Esse artifício da justificativa pessoal praticamente impede descontos das faltas no contracheque. Assim como a maioria das prestações de contas da Casa, as justificativas são inacessíveis a quem se interessar em saber as razões das ausências.
A grande maioria das faltas de Ciro foi justificada. Não houve punição e desconto dos 81 dias (nos quais houve 144 sessões ordinárias e extraordinárias) em que, desde 2007, esteve ausente e justificou as faltas à Mesa. Ausências em outros 27 dias (31 sessões) foram punidas com desconto salarial.

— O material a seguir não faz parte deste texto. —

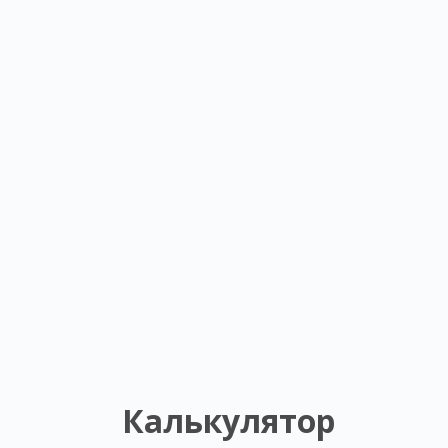
Калькулятор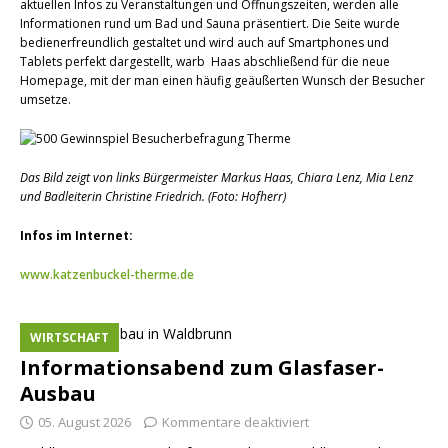
aktuellen Infos zu Veranstaltungen und Öffnungszeiten, werden alle
Informationen rund um Bad und Sauna präsentiert. Die Seite wurde
bedienerfreundlich gestaltet und wird auch auf Smartphones und
Tablets perfekt dargestellt, warb Haas abschließend für die neue
Homepage, mit der man einen häufig geäußerten Wunsch der Besucher
umsetze.
Das Bild zeigt von links Bürgermeister Markus Haas, Chiara Lenz, Mia Lenz
und Badleiterin Christine Friedrich. (Foto: Hofherr)
Infos im Internet:
www.katzenbuckel-therme.de
WIRTSCHAFT
Informationsabend zum Glasfaser-
Ausbau
05. August 2026
Kommentare deaktiviert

Em sua defesa, Ciro explica apenas parte das ausências em 2008, quando teve problemas de saúde nos dois últimos meses do ano. Ele teve paralisia facial, em consequência de uma virose. O deputado apresentou à Câmara, nesse caso, atestados que recomendavam “repouso domiciliar”.
“Estive doente durante 47 dias no fim do ano passado. Tive minha sogra muito doente, para morrer, mas, neste caso, as ausências não foram justificadas, porque entendi que não deveria haver pagamento do salário”. A sogra do deputado, Lucy, mãe da atriz Patrícia Pillar, faleceu em fevereiro.

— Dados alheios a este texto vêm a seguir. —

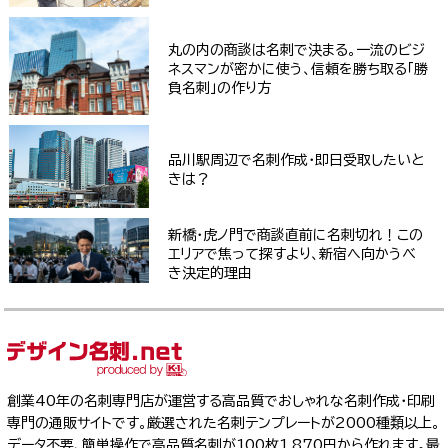
丸の内の商談は名刺で決まる。一流のビジ
ネスマンが密かに使う、信頼を勝ち取る「勝
負名刺」の作り方
品川駅周辺で名刺作成・即日受取したいと
きは？
新橋・虎ノ門で商談直前に名刺切れ！この
エリアで焦って探すより、新宿へ向かうべ
き決定的理由
創業40年の名刺専門店が運営する高品質でおしゃれな名刺作成・印刷
専門の通販サイトです。厳選された名刺テンプレートが2000種類以上。
データ不要、簡単操作で高品質名刺が100枚1,870円から作れます。最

Questionado sobre os motivos das ausências constantes também em 2007 e no primeiro semestre de 2008, Ciro afirmou: “Não devo explicações a você. Devo explicações ao presidente da Câmara, e tudo foi explicado, tudo foi aprovado”.
Em abril de 2008, Ciro compareceu a apenas quatro das 18 sessões, somando ordinárias e extraordinárias, um índice de 77,7% de faltas. Entre as sessões ordinárias – as que contam para a punição com perda do mandato -, Ciro faltou a sete (70%) das dez realizadas em abril. Em qualquer critério de contagem, o deputado está entre os mais faltosos.

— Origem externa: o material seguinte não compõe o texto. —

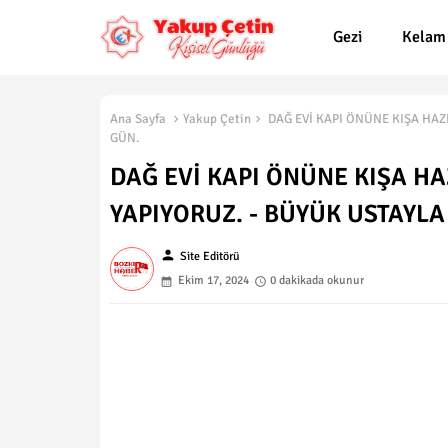
Gezi
Kelam
Ana Sayfa
Yakup Çetin
DAĞ EVİ KAPI ÖNÜNE KIŞA HAZI
GÜN.
DAĞ EVİ KAPI ÖNÜNE KIŞA HA
YAPIYORUZ. - BÜYÜK USTAYLA
person
Site Editörü
Ekim 17, 2024
0 dakikada okunur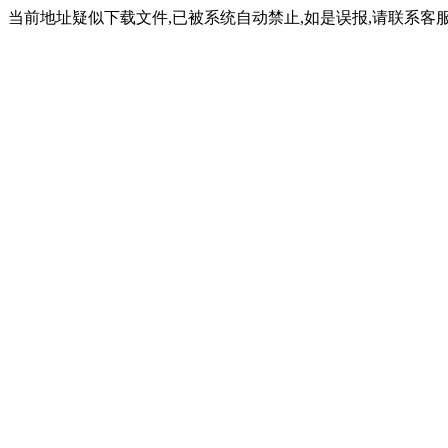
当前地址疑似下载文件,已被系统自动禁止,如是误报,请联系客服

Em outras ocasiões em que foi questionado sobre o grande número de ausências, Ciro – candidato derrotado a presidente da República duas vezes e pré-candidato do PSB à sucessão de 2010 – argumentou que precisava cumprir compromissos do partido, além da parada obrigatória por causa da doença do fim do ano passado.
Ex-prefeito, ex-governador e ex-ministro, Ciro Gomes perdeu a compostura na última quarta-feira ao negar informações de que usou parte da cota de passagens aéreas para financiar uma viagem de sua mãe, Maria José, a Nova York. O deputado disse que ela pagou do próprio bolso e que ele viajou para participar do encontro anual da Câmara de Comércio Brasil-Estados Unidos, em maio de 2008. Informou ainda que devolveu à Câmara R$ 189 mil de excedentes da cota de passagens aéreas, nestes quase dois anos e meio de mandato.
Ciro protestou no plenário. Depois, na sala de cafezinho, desandou a falar palavrões contra o Ministério Público e deputados. Chamou de “babacas” os que se aproveitaram das cotas para uso particular e agora “posam de moralistas” e atacou a divulgação de investigação de procuradores do Distrito Federal, desqualificando o Ministério Público.
Assim como outros deputados que faltam demais, Ciro foi beneficiado por ato da Mesa Diretora, de 1994, que regulamenta o comparecimento dos parlamentares. A norma considera justificados os casos de licença para tratamento de saúde, de missão autorizada pela Câmara e de morte de pessoa da família até o segundo grau. No entanto, no parágrafo único, abre brecha para outras faltas, desde que aprovadas pela Mesa Diretora mediante requerimento do deputado. Ciro teve todos os seus pedidos atendidos pela Mesa, de 2007 até agora. Com a falta justificada, o deputado garante a remuneração integral. No caso de faltas sem justificativa, o desconto varia de R$ 600 a R$ 800 por dia, a depender do número de sessões deliberativas do mês. As informações são do jornal O Estado de S. Paulo.